Tingkat pendidikan yang rendah yang dimiliki oleh anggota dan pengurus koperasi
dapat menyebabkan lemahnya manajemen koperasi.
Permasalahan lainnya adalah masih banyaknya koperasi
yang tidak diberikan kebebasan dalam menjalankan setiap tindakannya.
Seharusnya, koperasi dapat dengan leluasa memberikan pelayanan untuk
masyarakat. Sebab, fungsi kopeasi sendiri adalah meningkatkan tingkat
kesejahteraan masyarakat dengan segala usaha yang dijalankannya. Tingkat
birokrasi yang ribet dengan berbagai syarat yang sulit menyebabkan demokrasi
ekonomi yang dimiliki koperasi kurang. Pelayanan yang diberikan koperasi pun
tidak maksimal
Pemerintah yang terlalu ‘memanjakan’ koperasi salah
satu alasan koperasi tidak berkembang di Indonesia. Koperasi banyak dibantu
pemerintah melalui program-program yang dijalankan, terutama dalam hal
permodalan. Pada umumnya, bantuan ini hanya diberikan oleh pemerintah secara
Cuma-Cuma, sehingga salah satu prinsip koperasi, yaitu adanya partisipasi
ekonomi dari anggota, tidak berjalan. Bantuan ini akan memanjakan koperasi sehingga
koperasi akan bergantung pada pemerintah dan tidak mandiri.
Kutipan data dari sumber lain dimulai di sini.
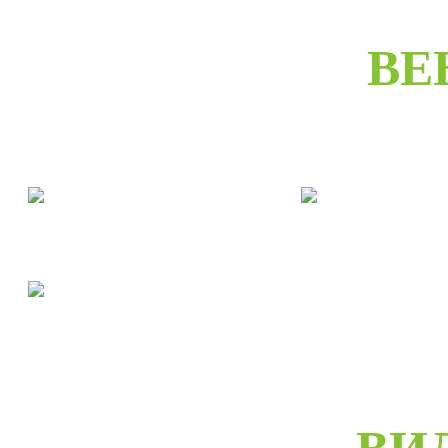
ВЕ
Двери межкомнатные
Двери входны
Двери скрытые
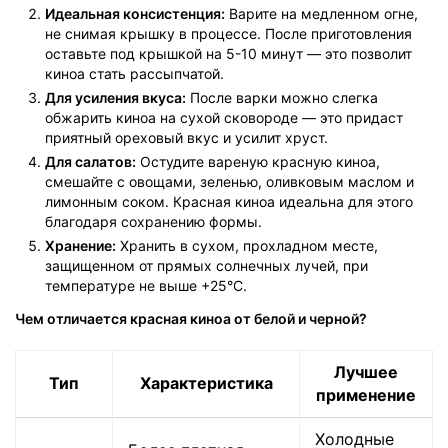
Идеальная консистенция:
Варите на медленном огне,
не снимая крышку в процессе. После приготовления
оставьте под крышкой на 5-10 минут — это позволит
киноа стать рассыпчатой.
Для усиления вкуса:
После варки можно слегка
обжарить киноа на сухой сковороде — это придаст
приятный ореховый вкус и усилит хруст.
Для салатов:
Остудите вареную красную киноа,
смешайте с овощами, зеленью, оливковым маслом и
лимонным соком. Красная киноа идеальна для этого
благодаря сохранению формы.
Хранение:
Хранить в сухом, прохладном месте,
защищенном от прямых солнечных лучей, при
температуре не выше +25°C.
Чем отличается красная киноа от белой и черной?
Лучшее
Тип
Характеристика
применение
Холодные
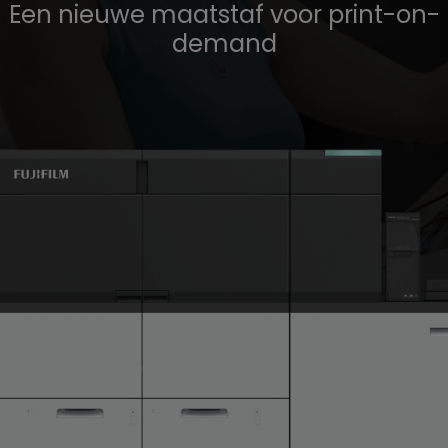
Een nieuwe maatstaf voor print-on-
demand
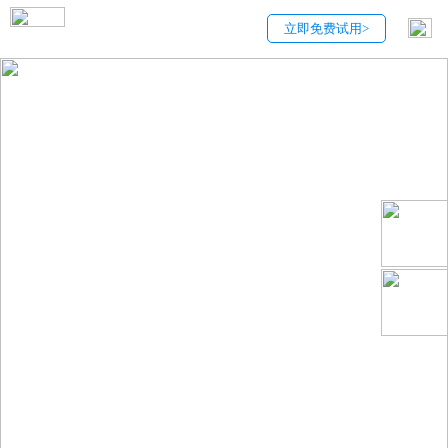
立即免费试用>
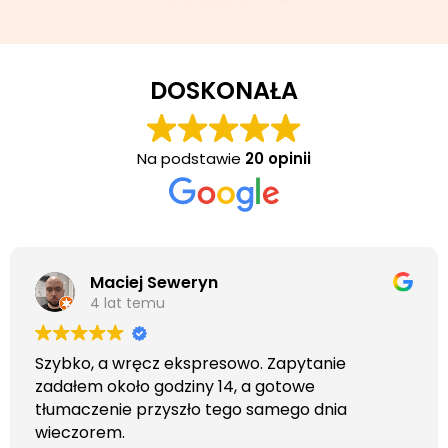
DOSKONAŁA
Na podstawie
20 opinii
Maciej Seweryn
4 lat temu
Szybko, a wręcz ekspresowo. Zapytanie
zadałem około godziny 14, a gotowe
tłumaczenie przyszło tego samego dnia
wieczorem.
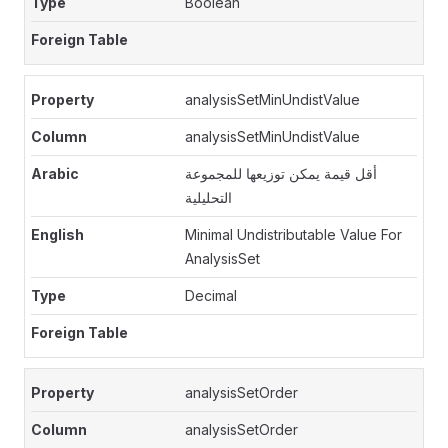
Boolean
analysisSetMinUndistValue
analysisSetMinUndistValue
أقل قيمة يمكن توزيعها للمجموعة
التحليلية
Minimal Undistributable Value For
AnalysisSet
Decimal
analysisSetOrder
analysisSetOrder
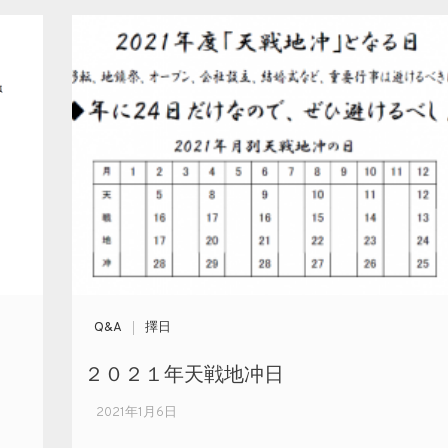
Q&A
擇日
２０２１年天戦地冲日
2021年1月6日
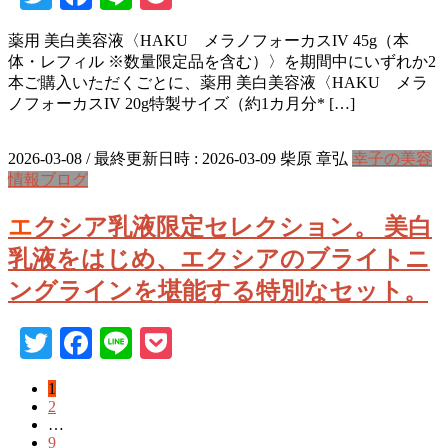
薬用 美白美容液〈HAKU メラノフォーカスIV 45g（本
体・レフィル ※数量限定品を含む）〉を期間中にいずれか2
本ご購入いただくごとに、薬用 美白美容液〈HAKU メラ
ノフォーカスIV 20g特製サイズ（約1カ月分* […]
2026-03-08
/ 最終更新日時 :
2026-03-09
柴原 章弘
幸子の美容
情報ブログ
エクシア乳液限定セレクション。 美白
乳液をはじめ、エクシアのブライトニ
ングラインを堪能する特別なセット。
Twitter
Facebook
Line
Pocket
固
1
投
固
2
定
稿
…
定
ペ
固
9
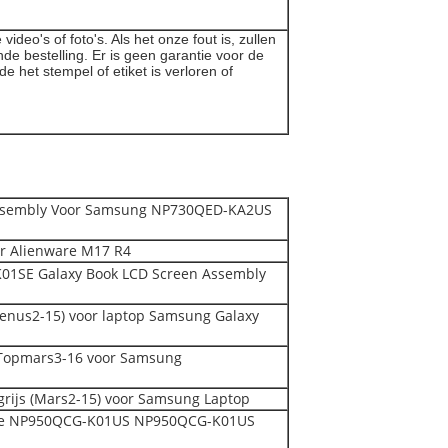
deo's of foto's. Als het onze fout is, zullen
de bestelling. Er is geen garantie voor de
het stempel of etiket is verloren of
Assembly Voor Samsung NP730QED-KA2US
 Alienware M17 R4
01SE Galaxy Book LCD Screen Assembly
enus2-15) voor laptop Samsung Galaxy
 Topmars3-16 voor Samsung
rijs (Mars2-15) voor Samsung Laptop
lue NP950QCG-K01US NP950QCG-K01US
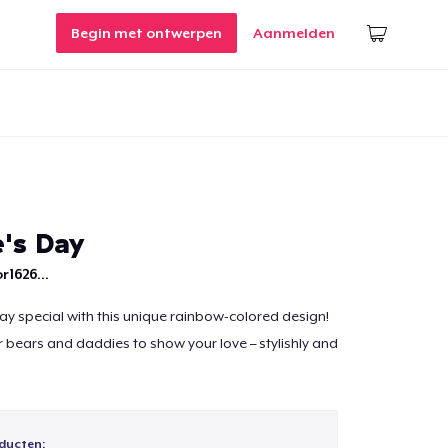
Begin met ontwerpen
Aanmelden
e's Day
r1626...
ay special with this unique rainbow-colored design!
r bears and daddies to show your love – stylishly and
ducten:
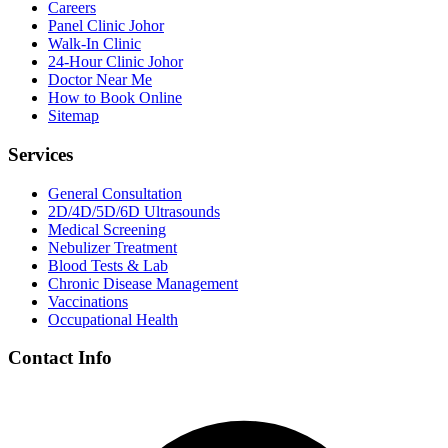
Careers
Panel Clinic Johor
Walk-In Clinic
24-Hour Clinic Johor
Doctor Near Me
How to Book Online
Sitemap
Services
General Consultation
2D/4D/5D/6D Ultrasounds
Medical Screening
Nebulizer Treatment
Blood Tests & Lab
Chronic Disease Management
Vaccinations
Occupational Health
Contact Info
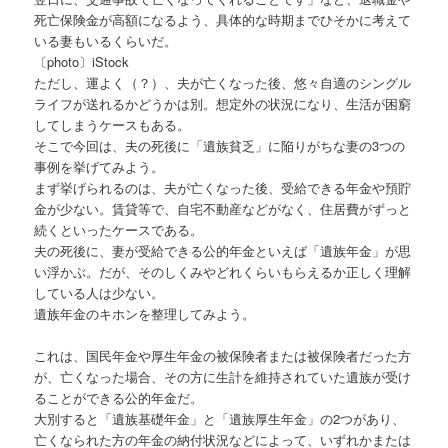
死亡保険金が高額になるよう、具体的な時期までひそかに考えて
いる妻もいるくらいだ。
〔photo〕iStock
ただし、運よく（？）、夫が亡くなった後、悠々自適のシングル
ライフが送れるかどうかは別。想定外の状況になり、生活が困窮
してしまうケースもある。
そこで今回は、夫の死後に「遺族貧乏」に陥りがちな妻の3つの
事例を挙げてみよう。
まず挙げられるのは、夫が亡くなった後、受給できる年金や預貯
金が少ない。賃貸等で、自宅不動産などがなく、住居費がずっと
続くといったケースである。
夫の死後に、妻が受給できる公的年金といえば「遺族年金」が思
い浮かぶ。だが、そのしくみやどれくらいもらえるか正しく理解
している人は少ない。
遺族年金のキホンを整理してみよう。
これは、国民年金や厚生年金の被保険者または被保険者だった方
が、亡くなった場合、その方に生計を維持されていた遺族が受け
ることができる公的年金だ。
大別すると「遺族基礎年金」と「遺族厚生年金」の2つがあり、
亡くなられた方の年金の納付状況などによって、いずれかまたは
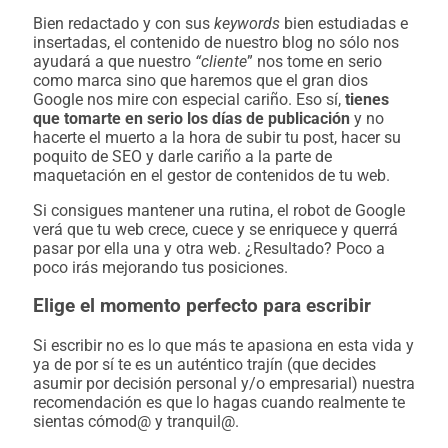
Bien redactado y con sus
keywords
bien estudiadas e
insertadas, el contenido de nuestro blog no sólo nos
ayudará a que nuestro
“cliente
” nos tome en serio
como marca sino que haremos que el gran dios
Google nos mire con especial cariño. Eso sí,
tienes
que tomarte en serio los días de publicación
y no
hacerte el muerto a la hora de subir tu post, hacer su
poquito de SEO y darle cariño a la parte de
maquetación en el gestor de contenidos de tu web.
Si consigues mantener una rutina, el robot de Google
verá que tu web crece, cuece y se enriquece y querrá
pasar por ella una y otra web. ¿Resultado? Poco a
poco irás mejorando tus posiciones.
Elige el momento perfecto para escribir
Si escribir no es lo que más te apasiona en esta vida y
ya de por sí te es un auténtico trajín (que decides
asumir por decisión personal y/o empresarial) nuestra
recomendación es que lo hagas cuando realmente te
sientas cómod@ y tranquil@.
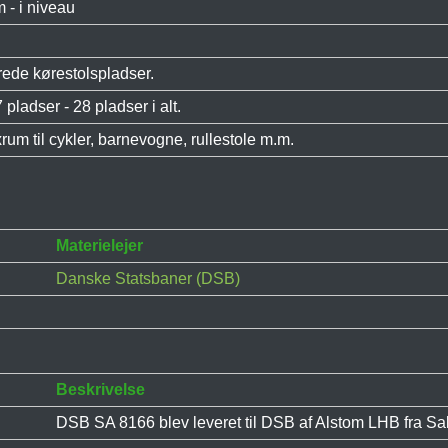
 - i niveau
rede kørestolspladser.
7 pladser - 28 pladser i alt.
exrum til cykler, barnevogne, rullestole m.m.
Materielejer
Danske Statsbaner (DSB)
Beskrivelse
DSB SA 8166 blev leveret til DSB af Alstom LHB fra Salz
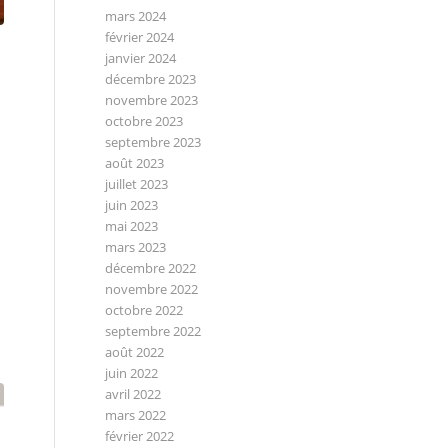
mars 2024
février 2024
janvier 2024
décembre 2023
novembre 2023
octobre 2023
septembre 2023
août 2023
juillet 2023
juin 2023
mai 2023
mars 2023
décembre 2022
novembre 2022
octobre 2022
septembre 2022
août 2022
juin 2022
avril 2022
mars 2022
février 2022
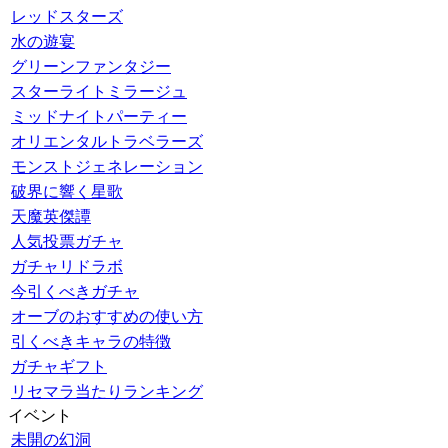
レッドスターズ
水の遊宴
グリーンファンタジー
スターライトミラージュ
ミッドナイトパーティー
オリエンタルトラベラーズ
モンストジェネレーション
破界に響く星歌
天魔英傑譚
人気投票ガチャ
ガチャリドラボ
今引くべきガチャ
オーブのおすすめの使い方
引くべきキャラの特徴
ガチャギフト
リセマラ当たりランキング
イベント
未開の幻洞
Terlebih lagi, hal
ini dapat menjadi benalu sendiri bagi negara dalam hal pembiayaan.
4.
Saran untuk Mengembangkan Koperasi di Indonesia
Menurut Undang-Undang Dasar Republik Indonesia,
koperasi merupakan suatu gerakan ekonomi yang paling cocok dengan Indonesia,
yakni karena didasari azas kekeluarga. Namun ironisnya, koperasi sendiri
justeru tidak berkembang dengan baik di Indonesia karena disebabkan berbagai
permasalahan yang dihadapi. Makadari itu perlu adanya langkah-langkah stratejik
untuk membangkitkan kembali semangat koperasi untuk membantu perekonomian
nasional.
Permasahalan utama yang dihadapi koperasi adalah
karena banyaknya kesalahpahaman yang muncul di masyarakat dan juga rendahnya pengetahuan
masyarakat mengenai koperasi. Dalam mengurangi berbagai permasalahan di atas,
hal penting yang harus segera dilakukan oleh pemerintah adalah dengan
memperbanyak pelatihan dan pendidikan mengenai esensi kehadiran koperasi bagi
masyarakat luas. Hal ini juga penting dalam meluruskan segala kesalahpahaman
masyarakat mengenai koperasi. Selain itu, pelatihan ini juga penting untuk
menyadarkan masyarakat mengenai arti penting kehadiran koperasi bagia
perekonomian nasional. Dengan begitu, semangat koperasi pun dapat terus terjaga
dan koperasi pun dapat terus berkembang di Indonesia.